CITY HALL — With $21 million in grant funding for bicycle improvements in the past three years and a number of substantial infrastructure improvements to show for it, Long Beach is making strides toward its goal of becoming the most bike friendly city in the nation.
On Wednesday, the man who has received a good deal of credit for making the progress happen, Charles Gandy, the city’s mobility coordinator, addressed Santa Monica’s Planning Commission, emphasizing the importance of political will in making improvements, outlining the strategies that Long Beach has found effective and noting the benefits of the city’s efforts.
“This design that we have to create a great bike city is serving as a catalyst for us to receive not only grant funding but also investments from businesses from outside,” like bike shops and bike manufacturers, he said.
The recent focus on bicycling has also caused residents to take “a fresh look at Long Beach as a different kind of place to live,” he said, and fostered “a sense of pride in Long Beach that many tell me has been absent … for a long time.”
In just the last year, he said the number of bicyclists in Long Beach has doubled, without an attendant spike in accidents.
From simple things like “bike corrals” — basically larger than usual bike parking spaces in front of retail districts — to larger-scale projects like protected bicycle lanes on major boulevards, the range of bike improvements implemented in a short amount of time was clearly impressive to most commissioners and many others in attendance.
Planning Commissioner Ted Winterer said Gandy’s presentation underscored the importance of completing the city’s master plan for bicycle improvements — a process that began in December and is scheduled to be completed by April.
The document, he said, could help Santa Monica win grants like the ones that Long Beach has used to fund improvements.
“It was inspiring to see how much grant money Long Beach has been able to raise in a very short period of time and how much they’ve been able to utilize that to make it easier to cycle around their city,” Winterer said.
He said he also took note of Gandy’s assertion that in Long Beach the business community has largely become a partner in the push for a more bike-friendly city.
In his presentation, Gandy said Long Beach business districts have recognized that a community of bicyclists means local residents are more likely to rely on local shops and become regular customers.
One impressed spectator in the room on Wednesday was Richard McKinnon, a Parks and Recreation commissioner who has urged City Hall to make bike enhancements a priority.

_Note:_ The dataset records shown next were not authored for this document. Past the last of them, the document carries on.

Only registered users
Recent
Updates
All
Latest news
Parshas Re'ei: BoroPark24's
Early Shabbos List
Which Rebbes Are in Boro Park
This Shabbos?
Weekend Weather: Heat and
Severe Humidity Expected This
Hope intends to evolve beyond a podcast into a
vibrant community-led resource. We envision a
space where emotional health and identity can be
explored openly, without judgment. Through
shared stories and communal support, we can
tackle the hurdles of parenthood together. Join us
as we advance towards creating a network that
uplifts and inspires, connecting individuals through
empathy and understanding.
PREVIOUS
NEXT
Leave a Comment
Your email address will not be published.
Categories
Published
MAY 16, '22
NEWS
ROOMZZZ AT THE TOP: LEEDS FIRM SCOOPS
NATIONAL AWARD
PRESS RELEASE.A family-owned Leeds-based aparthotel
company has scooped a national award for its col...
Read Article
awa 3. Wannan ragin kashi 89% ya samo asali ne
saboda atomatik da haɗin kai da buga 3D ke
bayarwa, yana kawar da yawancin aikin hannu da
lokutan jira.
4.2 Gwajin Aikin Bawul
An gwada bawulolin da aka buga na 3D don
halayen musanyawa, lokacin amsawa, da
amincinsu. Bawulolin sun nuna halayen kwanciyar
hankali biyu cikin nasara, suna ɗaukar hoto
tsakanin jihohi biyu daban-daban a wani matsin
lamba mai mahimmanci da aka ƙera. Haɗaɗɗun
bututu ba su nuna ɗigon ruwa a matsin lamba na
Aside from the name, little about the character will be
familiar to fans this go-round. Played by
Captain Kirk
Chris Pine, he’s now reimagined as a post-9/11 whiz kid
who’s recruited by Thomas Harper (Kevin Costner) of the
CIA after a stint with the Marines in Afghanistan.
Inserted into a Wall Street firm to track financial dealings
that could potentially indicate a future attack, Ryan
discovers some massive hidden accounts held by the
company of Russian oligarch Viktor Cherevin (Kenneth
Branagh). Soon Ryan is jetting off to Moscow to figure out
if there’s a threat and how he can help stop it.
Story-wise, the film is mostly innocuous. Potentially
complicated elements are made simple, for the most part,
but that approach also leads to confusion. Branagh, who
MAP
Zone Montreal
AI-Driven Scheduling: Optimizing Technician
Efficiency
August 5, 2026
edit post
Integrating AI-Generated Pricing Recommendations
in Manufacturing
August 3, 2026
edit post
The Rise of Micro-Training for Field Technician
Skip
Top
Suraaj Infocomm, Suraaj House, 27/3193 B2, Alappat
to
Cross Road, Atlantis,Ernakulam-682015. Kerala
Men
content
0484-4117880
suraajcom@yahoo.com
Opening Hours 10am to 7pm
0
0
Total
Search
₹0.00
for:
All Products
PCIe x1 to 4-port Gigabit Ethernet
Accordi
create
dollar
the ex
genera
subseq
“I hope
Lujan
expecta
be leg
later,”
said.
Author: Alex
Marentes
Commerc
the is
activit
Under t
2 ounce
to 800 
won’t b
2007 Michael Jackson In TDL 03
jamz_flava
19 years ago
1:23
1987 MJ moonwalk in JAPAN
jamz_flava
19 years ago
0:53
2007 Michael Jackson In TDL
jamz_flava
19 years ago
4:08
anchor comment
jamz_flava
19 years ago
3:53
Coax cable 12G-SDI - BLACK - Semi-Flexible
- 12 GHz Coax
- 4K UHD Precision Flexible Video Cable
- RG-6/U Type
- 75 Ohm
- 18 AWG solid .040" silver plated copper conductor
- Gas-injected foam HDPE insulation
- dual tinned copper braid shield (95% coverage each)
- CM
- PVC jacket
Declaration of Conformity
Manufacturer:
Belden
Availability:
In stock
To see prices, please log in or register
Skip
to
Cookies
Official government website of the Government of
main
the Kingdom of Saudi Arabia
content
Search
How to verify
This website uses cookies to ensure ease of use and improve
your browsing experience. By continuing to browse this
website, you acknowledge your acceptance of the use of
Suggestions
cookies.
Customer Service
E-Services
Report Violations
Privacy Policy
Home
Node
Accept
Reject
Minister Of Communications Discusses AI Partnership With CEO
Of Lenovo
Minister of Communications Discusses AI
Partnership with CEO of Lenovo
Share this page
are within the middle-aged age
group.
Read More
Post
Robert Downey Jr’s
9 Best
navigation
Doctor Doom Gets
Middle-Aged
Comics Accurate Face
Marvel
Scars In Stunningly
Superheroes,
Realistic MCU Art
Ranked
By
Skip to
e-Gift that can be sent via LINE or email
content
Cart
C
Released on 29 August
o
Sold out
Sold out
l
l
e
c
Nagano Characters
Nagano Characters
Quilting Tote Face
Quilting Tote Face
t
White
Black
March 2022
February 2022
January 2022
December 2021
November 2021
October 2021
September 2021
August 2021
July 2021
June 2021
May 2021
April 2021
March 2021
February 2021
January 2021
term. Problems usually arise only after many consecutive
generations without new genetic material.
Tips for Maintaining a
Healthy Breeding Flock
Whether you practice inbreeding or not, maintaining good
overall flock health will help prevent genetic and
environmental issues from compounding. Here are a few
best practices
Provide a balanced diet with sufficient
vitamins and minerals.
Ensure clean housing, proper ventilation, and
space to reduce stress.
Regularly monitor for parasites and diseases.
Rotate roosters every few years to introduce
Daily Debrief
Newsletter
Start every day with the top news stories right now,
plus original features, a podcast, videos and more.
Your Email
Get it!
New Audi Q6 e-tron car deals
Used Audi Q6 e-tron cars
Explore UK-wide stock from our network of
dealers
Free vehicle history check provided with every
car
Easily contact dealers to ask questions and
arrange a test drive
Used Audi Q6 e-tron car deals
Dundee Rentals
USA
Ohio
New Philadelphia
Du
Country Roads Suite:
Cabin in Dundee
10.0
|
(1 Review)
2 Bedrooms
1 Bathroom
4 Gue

The recent history of Long Beach, “indicates what’s possible with energy and application,” he said. “The key thing is that they changed their culture and they decided that having streets that became vast freeways wasn’t acceptable.”
But he noted that in some respects, it was easier to make quick progress in Long Beach than in Santa Monica because the former had what Gandy referred to as an “overcapacity for cars” that made it relatively easier to set aside road space for bikes. Santa Monica’s traffic-clogged, relatively narrow streets present a tougher problem, McKinnon said.
But McKinnon said he believes a concerted push by Santa Monica’s leaders similar to the one in Long Beach could result in big improvements for local bicyclists.
Some of the most successful improvements in Long Beach, like a strip on the side of a well-traveled road painted green and marked as a “shared space” for bicycles and cars, are relatively inexpensive and have boosted bicycle use, McKinnon noted.
He said the main take-away from Wednesday’s presentation was the reassurance that dedicated bicycle activists can translate their efforts into substantial improvements.
“There’s a real groundswell of people that are wanting this change. We haven’t seen it on the ground yet [in Santa Monica], but you do sense that something is happening at the City Hall level. I’m hopeful a lot’s going to happen,” McKinnon said.